Cosa è importante dal punto di vista tecnico
La chimica legata agli idruri di gallio permette di ottenere una luce UVA con lunghezze d’onda comprese tra 385–405 nm, con un’intensità luminosa stabile di 1.200–1.600 mW/cm² su una larghezza di 10 mm. L’involucro in quarzo è modificato per ridurre i picchi di intensità legati alle lunghezze d’onda più corte e per limitare la produzione di ozono. Un riflettore dicromico permette di concentrare oltre l’85% dell’energia generata sul substrato, mantenendo così l’equilibrio spettrale. La prestazione della lampada rimane costante per più di 5.000 ore, con una diminuzione dell’intensità inferiore al 5% rispetto alla dose impostata. La dose viene espressa in mJ/cm², non in termini di temperatura.

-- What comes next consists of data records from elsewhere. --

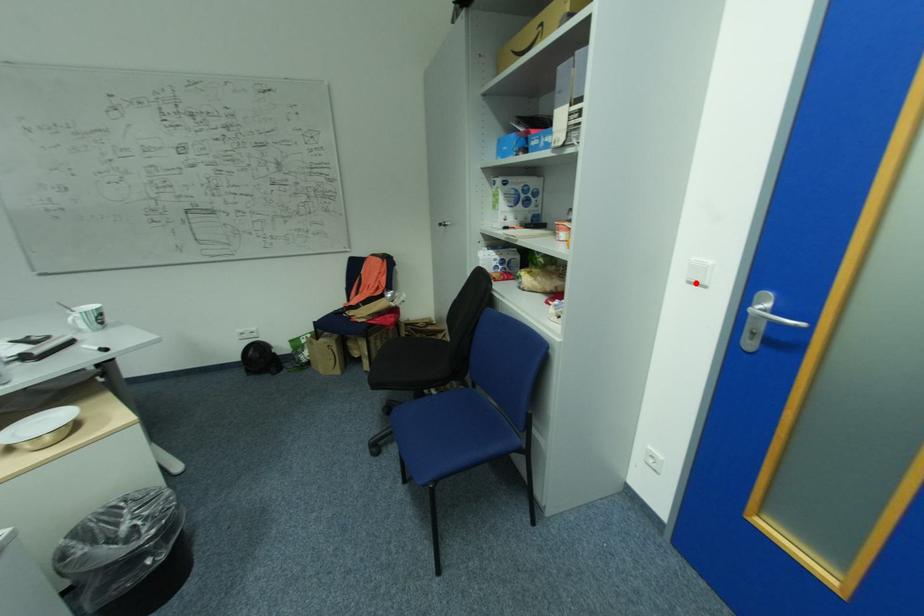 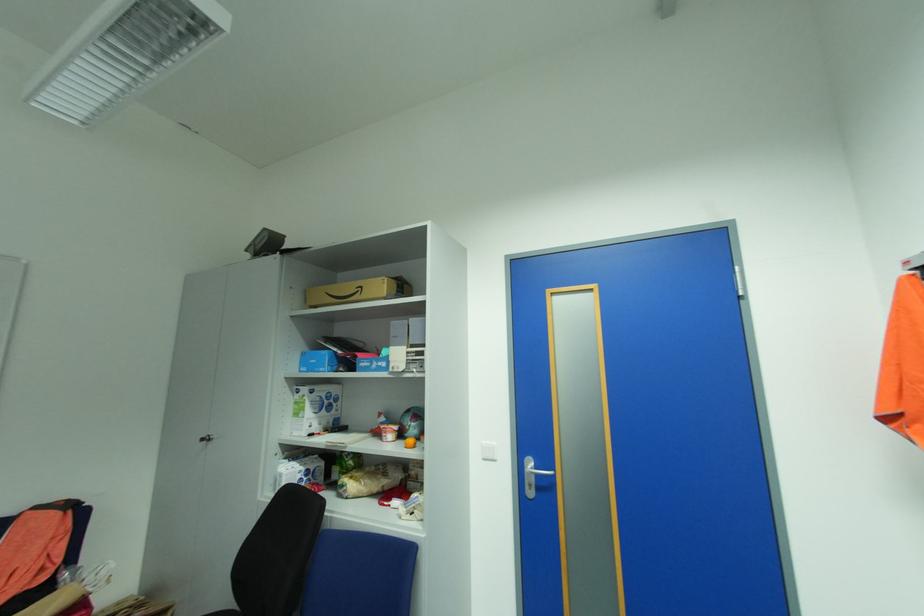 Question: I am providing you with two images of the same scene from different viewpoints. A red point is shown in image1. For the corresponding object point in image2, is it positioned nearer or farther from the camera?

Choices:
 (A) Nearer
 (B) Farther

Answer: (B) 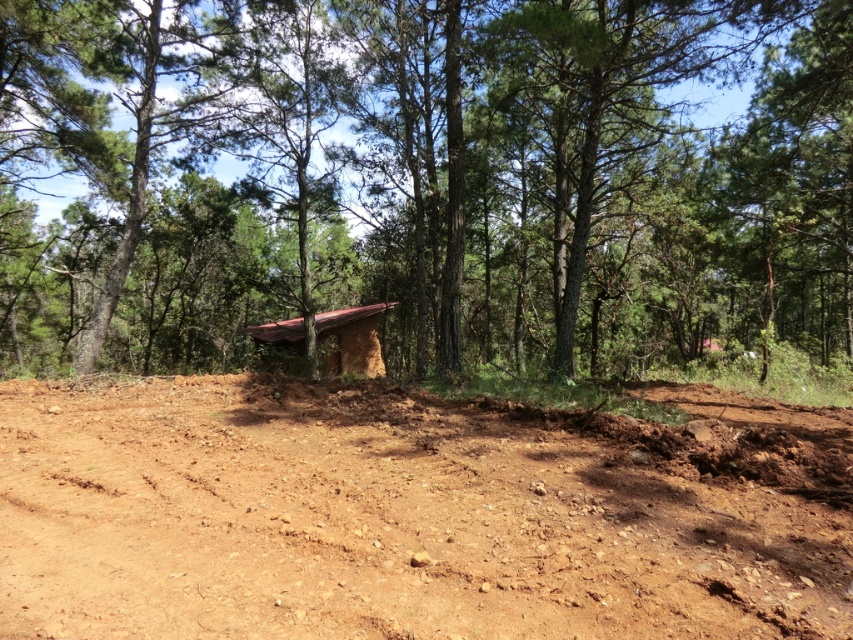 You are an architect designing a new eco lodge. You observe the brown textured hut at center and the brown mud hut at center in the image. Which one is more suitable for a taller building design?

The brown textured hut at center is taller than the brown mud hut at center, so it would be more suitable for a taller building design.

Looking at this image, you are a hiker who has just arrived at this rural area. You see the brown soil at center and the brown mud hut at center. Which one is higher in elevation?

The brown soil at center is above the brown mud hut at center, so the brown soil at center is higher in elevation. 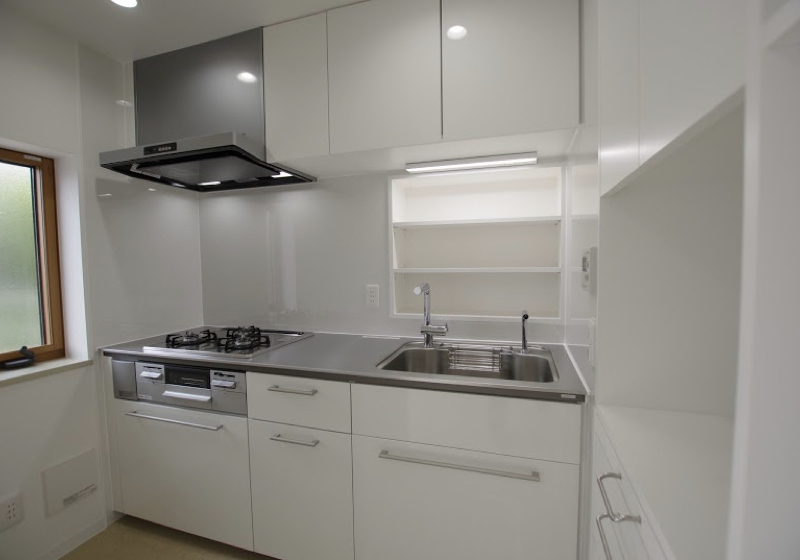 Where is `shelves`? Image resolution: width=800 pixels, height=560 pixels. shelves is located at coordinates pyautogui.click(x=492, y=261). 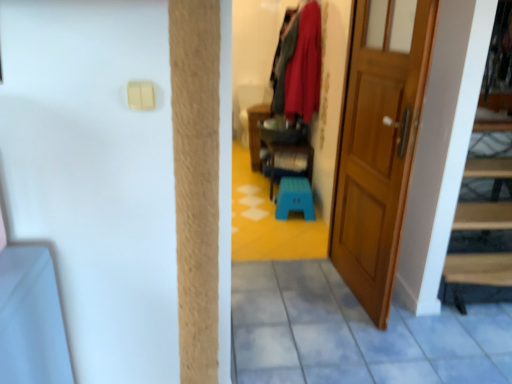 Question: Can you confirm if velvet red coat at upper center is positioned to the right of wooden door at right?

Choices:
 (A) no
 (B) yes

Answer: (A)

Question: Is velvet red coat at upper center to the left of wooden door at right from the viewer's perspective?

Choices:
 (A) yes
 (B) no

Answer: (A)

Question: Is velvet red coat at upper center bigger than wooden door at right?

Choices:
 (A) yes
 (B) no

Answer: (B)

Question: Is velvet red coat at upper center positioned with its back to wooden door at right?

Choices:
 (A) no
 (B) yes

Answer: (A)

Question: From the image's perspective, is velvet red coat at upper center above wooden door at right?

Choices:
 (A) yes
 (B) no

Answer: (A)

Question: Could you tell me if velvet red coat at upper center is facing wooden door at right?

Choices:
 (A) yes
 (B) no

Answer: (B)

Question: Is wooden cabinet at center, positioned as the second furniture in right-to-left order, oriented away from velvet red coat at upper center?

Choices:
 (A) yes
 (B) no

Answer: (B)

Question: Can you confirm if wooden cabinet at center, arranged as the 1th furniture when viewed from the left, is positioned to the right of velvet red coat at upper center?

Choices:
 (A) no
 (B) yes

Answer: (A)

Question: Does wooden cabinet at center, positioned as the second furniture in right-to-left order, have a lesser width compared to velvet red coat at upper center?

Choices:
 (A) no
 (B) yes

Answer: (A)

Question: Is wooden cabinet at center, arranged as the 1th furniture when viewed from the left, to the left of velvet red coat at upper center from the viewer's perspective?

Choices:
 (A) no
 (B) yes

Answer: (B)

Question: Can velvet red coat at upper center be found inside wooden cabinet at center, arranged as the 1th furniture when viewed from the left?

Choices:
 (A) no
 (B) yes

Answer: (A)

Question: Can you confirm if wooden cabinet at center, positioned as the second furniture in right-to-left order, is taller than velvet red coat at upper center?

Choices:
 (A) yes
 (B) no

Answer: (B)

Question: From a real-world perspective, is wooden door at right under wooden cabinet at center, positioned as the second furniture in right-to-left order?

Choices:
 (A) no
 (B) yes

Answer: (A) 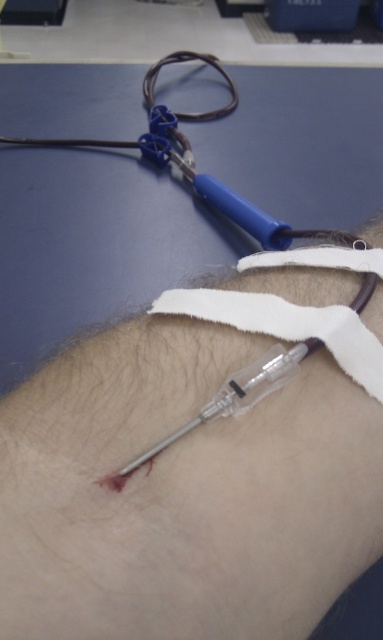 Who is positioned more to the left, clear plastic needle at center or white fabric strap at lower center?

white fabric strap at lower center is more to the left.

Is point (152, 316) more distant than point (358, 352)?

Yes, point (152, 316) is farther from viewer.

Locate an element on the screen. clear plastic needle at center is located at coordinates click(x=183, y=492).

Can you confirm if white fabric strap at lower center is positioned above transparent plastic syringe at lower center?

Correct, white fabric strap at lower center is located above transparent plastic syringe at lower center.

Is white fabric strap at lower center closer to camera compared to transparent plastic syringe at lower center?

Yes.

Image resolution: width=383 pixels, height=640 pixels. Identify the location of white fabric strap at lower center. (279, 333).

Does point (296, 435) come in front of point (163, 442)?

No, (296, 435) is behind (163, 442).

Does clear plastic needle at center have a smaller size compared to transparent plastic syringe at lower center?

No, clear plastic needle at center is not smaller than transparent plastic syringe at lower center.

You are a GUI agent. You are given a task and a screenshot of the screen. Output one action in this format:
    pyautogui.click(x=<x>, y=<y>)
    Task: Click on the clear plastic needle at center
    Image resolution: width=383 pixels, height=640 pixels.
    Given the screenshot: What is the action you would take?
    pyautogui.click(x=183, y=492)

Perché funziona bene nei processi di stampa UV offset, flexo e serigrafica
In questi processi, lo strato di inchiostro è sottile e il tempo disponibile per l’essiccazione è limitato. Lo spettro prodotto dalle lampade a idruro di gallio coincide con la banda di assorbimento dei fotoinizianti presenti negli inchiostri pigmentati; quindi l’inchiostro si asciuga senza danneggiare la superficie. Il risultato è una stampa senza residui appiccicosi, a velocità comprese tra 150–300 m/min, con una superficie omogenea e minor numero di rifiuti. Inoltre, il consumo energetico è inferiore rispetto alle lampade a mercurio a banda larga, e le lampade devono essere sostituite meno spesso. Si ottiene così una maggiore efficienza operativa e una qualità di stampa costante.
Alcune note pratiche
Queste lampade non producono ozono, ma è comunque necessario un adeguato sistema di raffreddamento. È importante abbinare correttamente la lampada alla geometria del riflettore e al meccanismo di chiusura del modulo di essiccazione. È necessario verificare anche la stabilità della tensione di alimentazione e la qualità dei connettori, secondo quanto indicato nelle specifiche tecniche della lampada. È previsto un periodo di avvio prima che la lampada raggiunga la stabilità spettrale; pertanto è importante pianificare i cambi di lavoro tenendo conto di questo fatto.